(Extracted page text data)
------
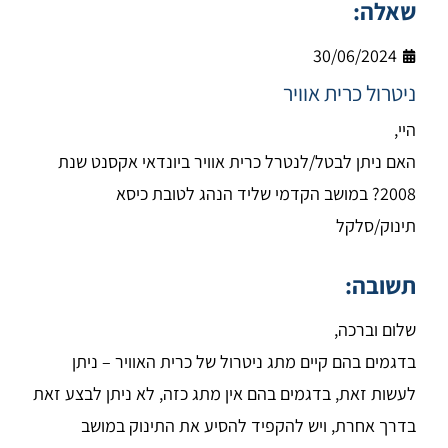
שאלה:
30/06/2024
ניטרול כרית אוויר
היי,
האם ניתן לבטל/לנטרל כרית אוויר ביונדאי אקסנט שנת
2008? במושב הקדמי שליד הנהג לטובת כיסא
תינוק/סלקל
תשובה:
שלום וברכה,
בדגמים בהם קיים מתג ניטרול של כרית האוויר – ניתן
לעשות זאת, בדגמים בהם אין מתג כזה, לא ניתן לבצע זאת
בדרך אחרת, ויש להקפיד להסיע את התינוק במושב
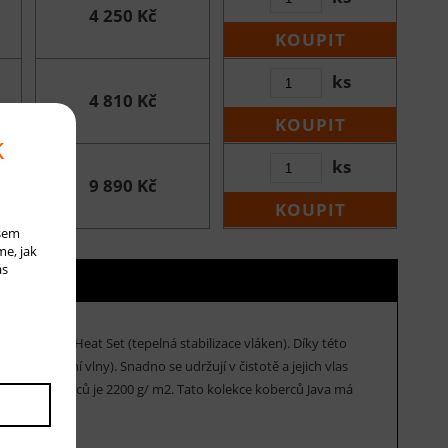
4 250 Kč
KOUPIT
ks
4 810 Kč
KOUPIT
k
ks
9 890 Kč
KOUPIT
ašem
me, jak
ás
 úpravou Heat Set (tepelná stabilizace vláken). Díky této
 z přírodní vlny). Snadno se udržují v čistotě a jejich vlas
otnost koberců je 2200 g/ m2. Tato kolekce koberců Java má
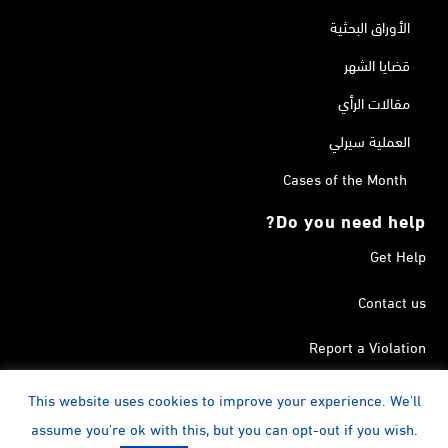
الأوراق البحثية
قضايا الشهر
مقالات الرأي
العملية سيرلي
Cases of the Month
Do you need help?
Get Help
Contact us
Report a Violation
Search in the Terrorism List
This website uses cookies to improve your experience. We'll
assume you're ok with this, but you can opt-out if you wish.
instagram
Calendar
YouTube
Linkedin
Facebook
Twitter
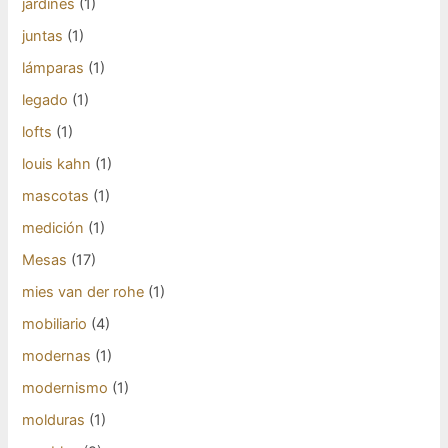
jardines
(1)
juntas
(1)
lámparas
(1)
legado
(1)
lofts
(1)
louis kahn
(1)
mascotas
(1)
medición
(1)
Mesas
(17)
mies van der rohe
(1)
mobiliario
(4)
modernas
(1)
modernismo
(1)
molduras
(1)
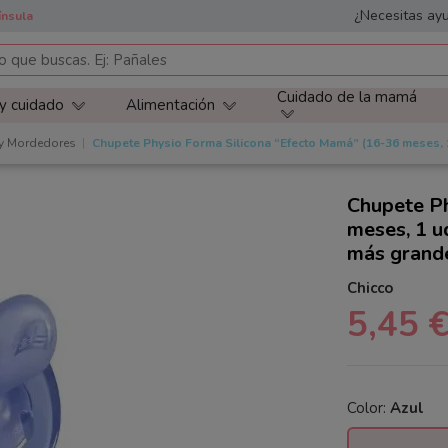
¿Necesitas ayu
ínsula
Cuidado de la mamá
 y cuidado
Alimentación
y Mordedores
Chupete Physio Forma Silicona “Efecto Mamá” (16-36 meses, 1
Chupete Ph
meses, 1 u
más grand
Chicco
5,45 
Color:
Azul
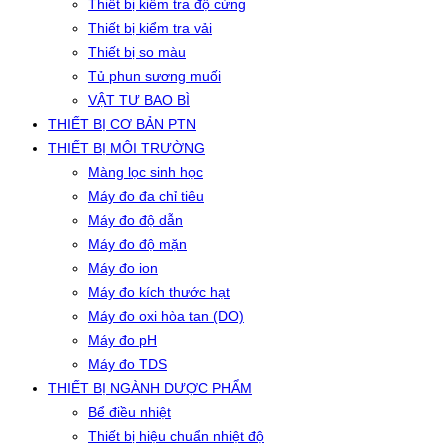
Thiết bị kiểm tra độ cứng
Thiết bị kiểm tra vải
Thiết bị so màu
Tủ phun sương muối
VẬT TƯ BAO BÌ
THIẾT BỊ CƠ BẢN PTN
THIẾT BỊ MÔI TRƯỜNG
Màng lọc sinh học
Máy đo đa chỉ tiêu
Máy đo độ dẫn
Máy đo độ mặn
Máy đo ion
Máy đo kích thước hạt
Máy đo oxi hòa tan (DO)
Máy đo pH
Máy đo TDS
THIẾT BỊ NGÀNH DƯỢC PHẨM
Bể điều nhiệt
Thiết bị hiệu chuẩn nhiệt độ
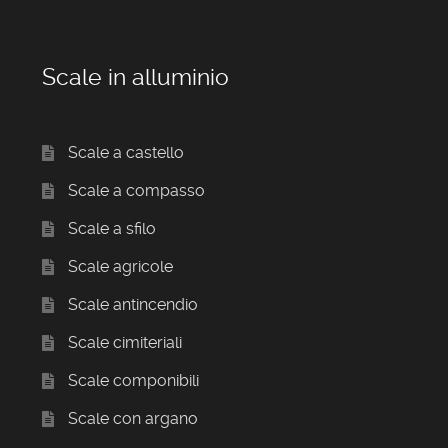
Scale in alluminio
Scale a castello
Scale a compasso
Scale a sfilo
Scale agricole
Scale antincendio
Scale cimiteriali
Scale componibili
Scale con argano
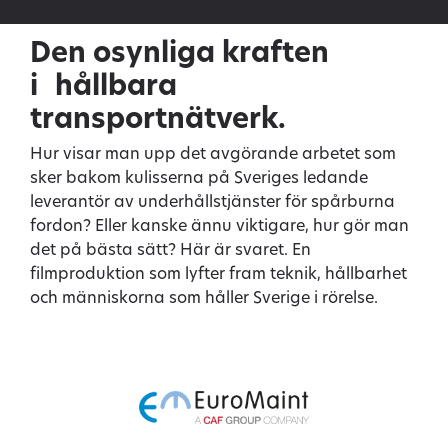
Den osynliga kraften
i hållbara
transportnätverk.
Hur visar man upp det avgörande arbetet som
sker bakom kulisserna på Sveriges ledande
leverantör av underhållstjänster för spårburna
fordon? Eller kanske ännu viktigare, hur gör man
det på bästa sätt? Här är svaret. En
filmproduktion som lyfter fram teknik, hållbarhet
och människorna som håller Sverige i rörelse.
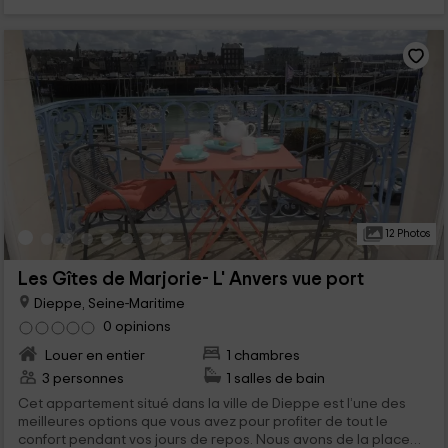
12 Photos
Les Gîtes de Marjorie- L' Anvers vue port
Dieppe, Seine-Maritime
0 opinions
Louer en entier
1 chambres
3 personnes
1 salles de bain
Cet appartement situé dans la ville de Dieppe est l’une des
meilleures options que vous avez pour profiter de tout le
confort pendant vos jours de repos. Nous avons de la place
------
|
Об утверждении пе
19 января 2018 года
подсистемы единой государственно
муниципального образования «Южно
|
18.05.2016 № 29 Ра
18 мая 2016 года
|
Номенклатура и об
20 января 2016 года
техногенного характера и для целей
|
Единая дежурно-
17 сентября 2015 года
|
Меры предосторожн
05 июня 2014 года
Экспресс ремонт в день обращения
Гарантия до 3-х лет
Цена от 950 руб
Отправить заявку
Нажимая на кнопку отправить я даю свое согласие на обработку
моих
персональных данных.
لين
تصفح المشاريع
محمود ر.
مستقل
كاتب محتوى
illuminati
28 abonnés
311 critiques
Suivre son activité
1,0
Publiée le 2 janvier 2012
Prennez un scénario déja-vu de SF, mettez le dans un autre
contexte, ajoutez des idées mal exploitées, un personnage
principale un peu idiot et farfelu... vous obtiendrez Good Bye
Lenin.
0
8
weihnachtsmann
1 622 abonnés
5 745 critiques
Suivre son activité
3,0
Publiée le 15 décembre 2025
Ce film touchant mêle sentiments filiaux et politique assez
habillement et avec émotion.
------
Locate the lines above that contain "ניטרול" and copy them.

COMPLETED EXERCISE -
ניטרול כרית אוויר
בדגמים בהם קיים מתג ניטרול של כרית האוויר – ניתן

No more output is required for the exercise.